● **Task directions**: In the listing that follows, determine how many lines include the word "your". Respond with that number alone.

● **Data to examine**:

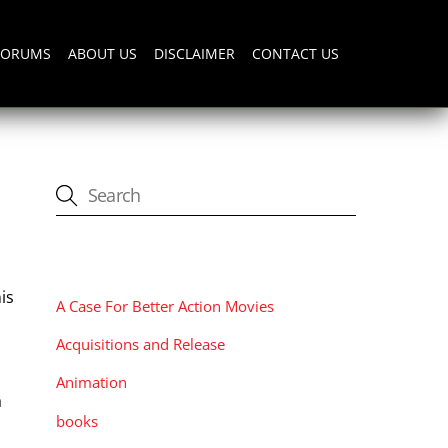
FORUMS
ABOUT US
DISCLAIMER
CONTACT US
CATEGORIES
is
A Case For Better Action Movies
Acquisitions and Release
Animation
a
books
...
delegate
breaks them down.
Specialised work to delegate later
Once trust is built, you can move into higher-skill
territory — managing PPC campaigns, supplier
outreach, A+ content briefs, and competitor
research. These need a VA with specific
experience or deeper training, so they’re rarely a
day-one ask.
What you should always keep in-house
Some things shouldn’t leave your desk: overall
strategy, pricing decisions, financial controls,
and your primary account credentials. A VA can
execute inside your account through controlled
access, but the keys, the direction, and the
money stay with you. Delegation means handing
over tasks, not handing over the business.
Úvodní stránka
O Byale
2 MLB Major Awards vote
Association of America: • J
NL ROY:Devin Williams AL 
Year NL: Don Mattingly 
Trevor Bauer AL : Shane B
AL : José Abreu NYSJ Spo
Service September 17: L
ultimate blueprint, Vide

● **Task answer**: 3